I mean, I came back from "vacation" to a room that had been flooded from the hot water heater flooding the house; I was the only one that sustained any real property damage. I got fired from my internship the day we got back. I'm short on medication because the insurance company wouldn't approve it before we left, so I had to wait until we got back....but my car was in the shop for an oil change and some funny noises, and my pharmacy is 30 miles away. Not that any (of the same price echelon) are closer. So I have to wait til tomorrow. My field instructor at the time, the one that fired me, wanted me to see a therapist, who is also quite far away. I was not about to ask for favors. I just wanted to go home and climb under a blanket.
So, it's not "life sucks, then you die." No, it goes much further than that (except I've never had cancer or been married....ok, my hardships are different, but the precedent is similar)
“Most people think life sucks, and then you die. Not me. I beg to differ. I think life sucks, then you get cancer, then your dog dies, your wife leaves you, the cancer goes into remission, you get a new dog, you get remarried, you owe ten million dollars in medical bills but you work hard for thirty-five years and you pay it back and then -- one day -- you have a massive stroke, your whole right side is paralyzed, you have to limp along the streets and speak out of the left side of your mouth and drool but you go into rehabilitation and regain the power to walk and the power to talk and then -- one day -- you step off a curb at Sixty-seventh Street, and BANG you get hit by a city bus and then you die. Maybe.”
So there's a thought for you to chew on today. I'm not saying by any means that my life is awful and that nobody else has it worse, because there are plenty out there that have it worse, but right now, I think I need to complain. Things aren't exactly going smoothly, you know? Perhaps my "cancer" will go into remission soon, but I'm not taking any bets. I don't really want a new dog, and I don't want to get remarried. I'd pay the medical bills if I could get a decent job, or even get a job in the first place.

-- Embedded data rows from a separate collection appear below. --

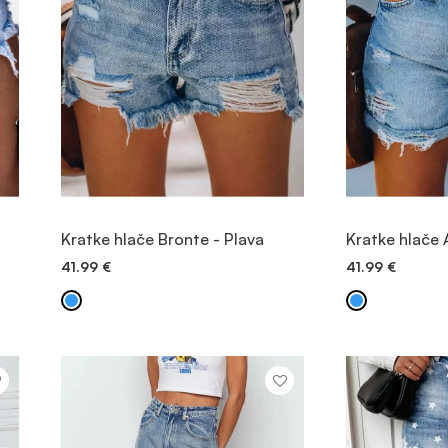
POGLEDAJTE PROIZVOD
POGLEDA
Kratke hlače Bronte - Plava
Kratke hlače 
41.99
€
41.99
€
BRZO DODAVANJE
BRZO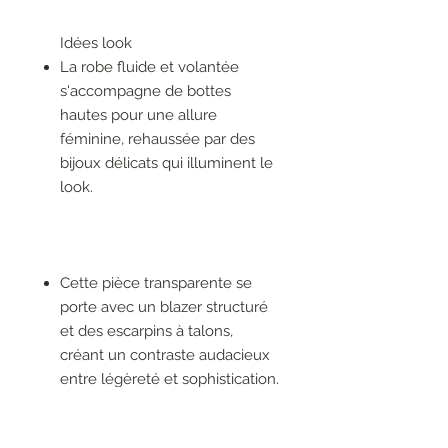
Idées look
La robe fluide et volantée
s'accompagne de bottes
hautes pour une allure
féminine, rehaussée par des
bijoux délicats qui illuminent le
look.
Cette pièce transparente se
porte avec un blazer structuré
et des escarpins à talons,
créant un contraste audacieux
entre légèreté et sophistication.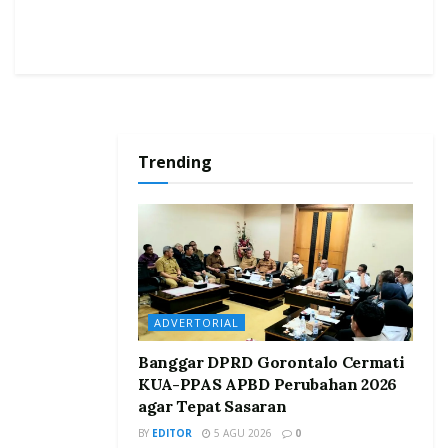
Trending
ADVERTORIAL
Banggar DPRD Gorontalo Cermati
KUA-PPAS APBD Perubahan 2026
agar Tepat Sasaran
BY
EDITOR
5 AGU 2026
0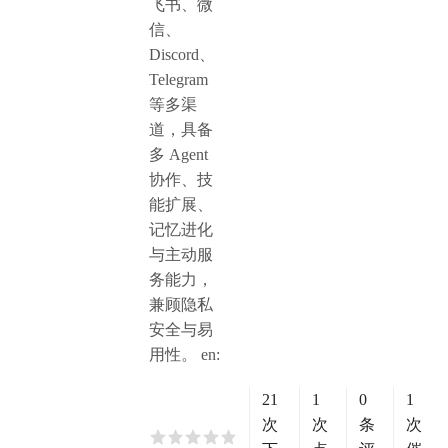
飞书、微
信、
Discord、
Telegram
等多渠
道，具备
多 Agent
协作、技
能扩展、
记忆进化
与主动服
务能力，
兼顾隐私
安全与易
用性。 en:
21
1
0
1
次
次
条
次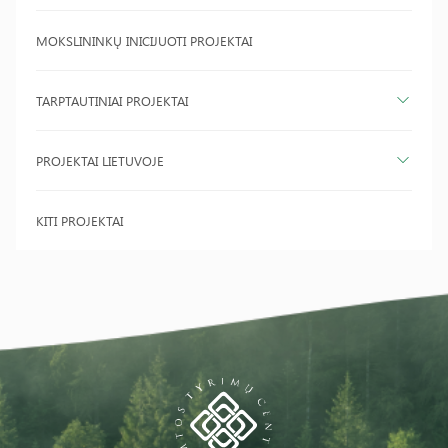
MOKSLININKŲ INICIJUOTI PROJEKTAI
TARPTAUTINIAI PROJEKTAI
PROJEKTAI LIETUVOJE
KITI PROJEKTAI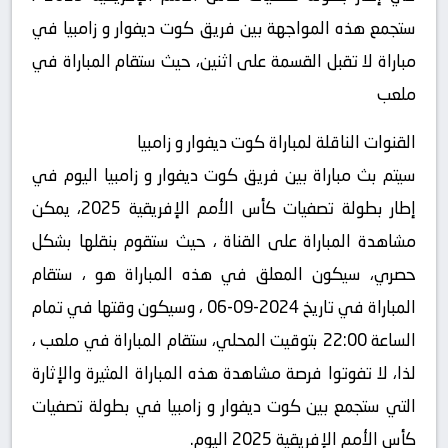
ستجمع هذه المواجهة بين فريق كوت ديفوار و زامبيا في
مباراة لا تقبل القسمة على اثنين، حيث ستقام المباراة في
ملعب
القنوات الناقلة لمباراة كوت ديفوار و زامبيا
سيتم بث مباراة بين فريق كوت ديفوار و زامبيا اليوم في
إطار بطولة تصفيات كأس الأمم الإفريقية 2025، يمكن
مشاهدة المباراة على القناة ، حيث ستقوم بنقلها بشكل
حصري، سيكون المعلق في هذه المباراة هو ، ستقام
المباراة في تاريخ 2024-09-06 ، وسيكون وقتها في تمام
الساعة 22:00 بتوقيت المحلي، ستقام المباراة في ملعب ،
لذا، لا تفوتوا فرصة مشاهدة هذه المباراة المثيرة والإثارة
التي ستجمع بين كوت ديفوار و زامبيا في بطولة تصفيات
كأس الأمم الإفريقية 2025 اليوم.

I need to watch out for those curbs, too. I've stepped off a curb and into the street, only to fall flat on the face, and not catch myself until after the light turned green. Then I could have been roadkill. Ouch. Let's just hope things get better *at least temporarily* from here. After all, this guy said things got at least a bit better for a while. Let's hope that happens, k? My carpet will turn out ok, I'll find another great internship, I'll do well in my classes, finish in August, and we can pretend none of this ever happened. Yea, that'll be good. Yes? I think so.